1. First off the cerium oxide by itself wasn't aggressive enough for my glass damage, so I purchased a small 2" or 3" diameter hard plastic disc with arbor that I could mount in my drill. Then I cut a number of sanding discs out of various grits of wet sand paper from 220 grit all the way up to 2000 grit. I attached the wet sand paper cut-outs (one at a time) to the plastic disc and arbor with masking tape rolled into 360 degree loops with the sticky side out.
2. I placed some damp sponges at the bottom of the glass along the top edge of the door where the felts are to create a barrier and absorb any water and sanding/polishing slurry that ran down the door glass while I was sanding and later polishing. Much easier to do this than to later deal with the mess that can get down into your door and on your felts. Remove these sponges every so often and rinse them in a pail of clean water. You could probably also use a towel folded the long way a few times if it would stay in place, the sponges worked out just fine.
3. I wet sanded the glass damage and moved progressively through each grit. The more coarse grits take less time to do their task, half the battle is determining when to move on to the next finer grit. Use a lot of water with a bit of detergent mixed in for lubrication and clean the glass often with a clean damp sponge. In my situation, I could see and feel the texture of the media blasted glass damage getting smoother. With each finer grit I moved to, I would sand a larger and larger area of the glass to make a feathered transition from the nickle sized blasting damage out to a larger diameter so the distortion in the glass would be less. Of course as the area being sanded gets larger and larger, the sanding does take longer and longer as you are covering a much bigger area.

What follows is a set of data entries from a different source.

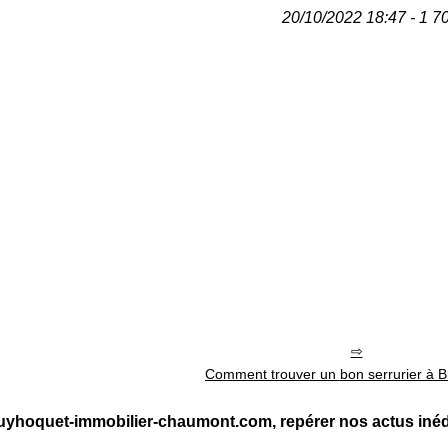
20/10/2022 18:47 - 1 7
Comment trouver un bon serrurier à B
yhoquet-immobilier-chaumont.com, repérer nos actus inéd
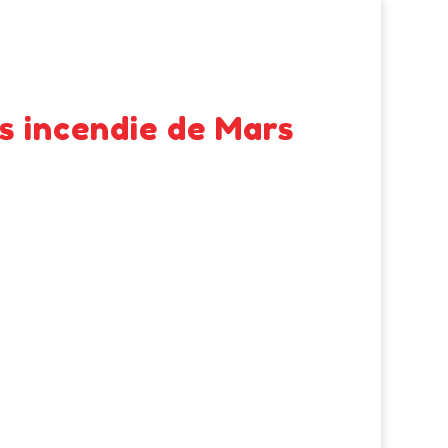
s incendie de Mars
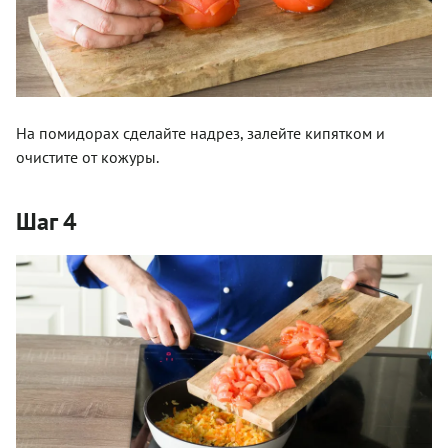
На помидорах сделайте надрез, залейте кипятком и
очистите от кожуры.
Шаг 4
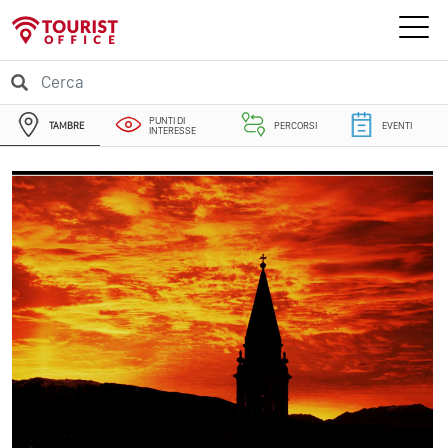
PUNTI DI
TAMBRE
PERCORSI
EVENTI
INTERESSE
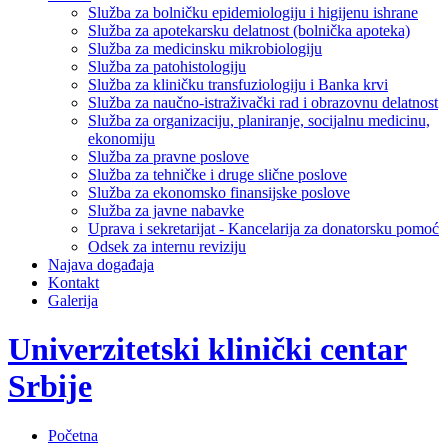
Služba za bolničku epidemiologiju i higijenu ishrane
Služba za apotekarsku delatnost (bolnička apoteka)
Služba za medicinsku mikrobiologiju
Služba za patohistologiju
Služba za kliničku transfuziologiju i Banka krvi
Služba za naučno-istraživački rad i obrazovnu delatnost
Služba za organizaciju, planiranje, socijalnu medicinu,
ekonomiju
Služba za pravne poslove
Služba za tehničke i druge slične poslove
Služba za ekonomsko finansijske poslove
Služba za javne nabavke
Uprava i sekretarijat - Kancelarija za donatorsku pomoć
Odsek za internu reviziju
Najava događaja
Kontakt
Galerija
Univerzitetski klinički centar
Srbije
Početna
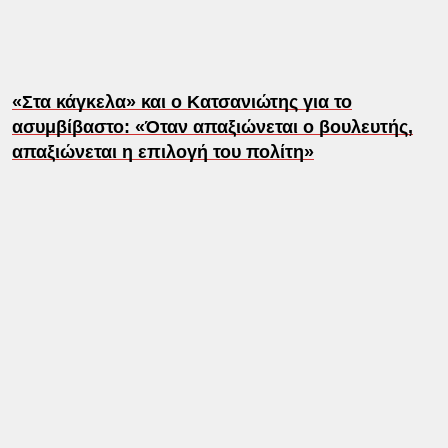
«Στα κάγκελα» και ο Κατσανιώτης για το
ασυμβίβαστο: «Όταν απαξιώνεται ο βουλευτής,
απαξιώνεται η επιλογή του πολίτη»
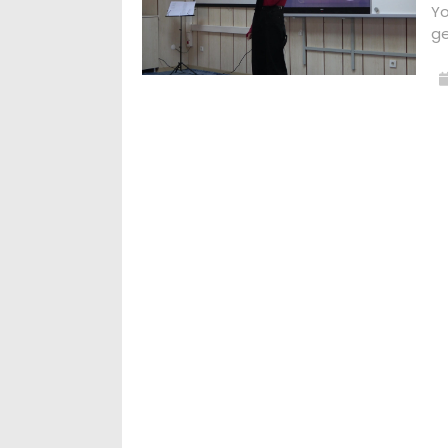
Yo
ge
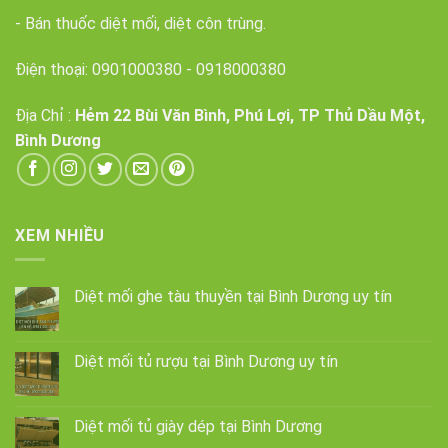
- Bán thuốc diệt mối, diệt côn trùng.
Điện thoại:
0901000380
-
0918000380
Địa Chỉ :
Hẻm 22 Bùi Văn Bình, Phú Lợi, TP Thủ Dầu Một,
Bình Dương
XEM NHIỀU
Diệt mối ghe tàu thuyền tại Bình Dương uy tín
Diệt mối tủ rượu tại Bình Dương uy tín
Diệt mối tủ giày dép tại Bình Dương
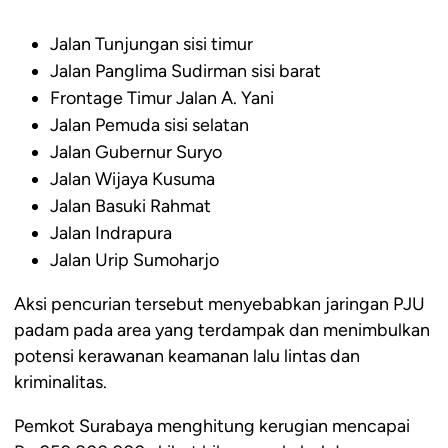
Jalan Tunjungan sisi timur
Jalan Panglima Sudirman sisi barat
Frontage Timur Jalan A. Yani
Jalan Pemuda sisi selatan
Jalan Gubernur Suryo
Jalan Wijaya Kusuma
Jalan Basuki Rahmat
Jalan Indrapura
Jalan Urip Sumoharjo
Aksi pencurian tersebut menyebabkan jaringan PJU
padam pada area yang terdampak dan menimbulkan
potensi kerawanan keamanan lalu lintas dan
kriminalitas.
Pemkot Surabaya menghitung kerugian mencapai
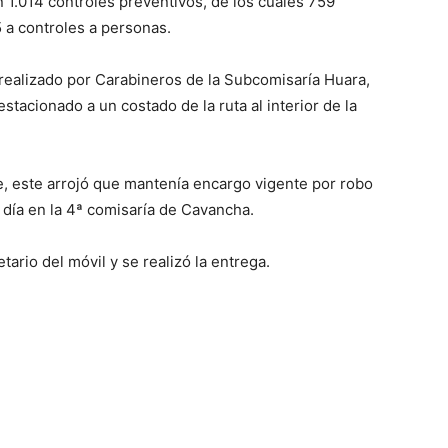
on 1.014 controles preventivos, de los cuales 759
 a controles a personas.
 realizado por Carabineros de la Subcomisaría Huara,
tacionado a un costado de la ruta al interior de la
te, este arrojó que mantenía encargo vigente por robo
día en la 4ª comisaría de Cavancha.
tario del móvil y se realizó la entrega.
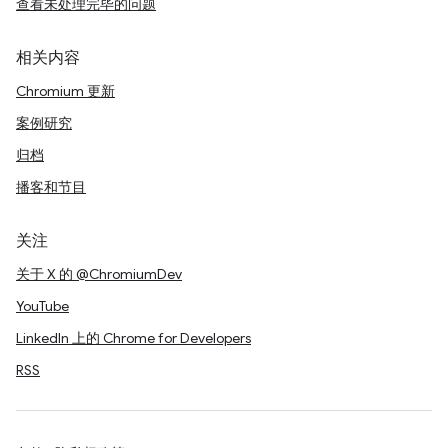
查看未处理完毕的问题
相关内容
Chromium 更新
案例研究
归档
播客和节目
关注
关于 X 的 @ChromiumDev
YouTube
LinkedIn 上的 Chrome for Developers
RSS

4. Once you think you have sanded the glass all the way up to the 2000 grit and have the glass flat and smooth (relatively speaking), it's time to move on to the cerium oxide polishing. The best type of polishing pad to use with cerium oxide is a felt pad, but the one that came in my polishing kit was far too large a diameter for what I needed to do. I needed to be able to polish a smaller area like I had done with the power wet sanding. I purchased some some self adhesive 2" or 3" felt furniture feet and used them as buffing pads on the same hard plastic disc and arbor setup. They don't wear out very fast which was very surprising to me.
5. Mix the cerium oxide powder with water into a slurry, dampen the felt pad with some water first, then put a small amount of the cerium oxide slurry on the pad and start buffing the glass. It takes some speed and pressure of the buffing for the polishing to work best, if the glass and/or pad start to dry out, you either need more cerium oxide slurry on the pad/glass, or if there is still dried up cerium oxide on the pad, take a spray bottle of water and dampen the felt pad with it and even spray the glass in the area you are working. You don't want to polish so fast or use so much pressure that the glass gets hot. Feel the other side of the glass occasionally to see if it is getting hot and if so, modify your process to reduce the heat buildup.
6. You may find after using the cerium oxide and felt polishing pad for a while that the glass is still to rough and needs further wet sanding. This happened to me until I gained some experience and skills with the process. If this happens, just go back to the wet sanding operation for a bit longer and then move ahead with the process. I believe I had to go back and repeat grits 1000, 1500 & 2000 at least one or two extra times before the cerium oxide polishing gave me the results I was looking for. The 2000 grit you will need to use much more than the 1500 grit. Likewise the 1500 grit you will need to use much more than the 1000 grit, and so on down the various grits of paper. The 2000 grit by itself will polish the glass to some extent if you use it long enough, then the cerium oxide polishing finishes it off.
Notes: How course of a grit wet sand paper you begin with depends on the damage you are trying to repair. Experiment with a finer grit first and if it's not cutting the glass fast enough, step down to the next courser grit paper. I was able to get my first piece of glass so the original damaged area looks better then the rest of the original glass. It does take time and effort. I've polished everything from paint, to aluminum, and stainless trim. They are all much faster and easier to polish than glass is, glass is a really hard material. If you've tried polishing any of these surfaces in the past and decided you and polishing don't get along, you probably don't want to try and repair glass damage. But glass damage can be polished out with the proper materials, care, time and effort. Hopefully this helps anyone that really wants to remove damage from glass.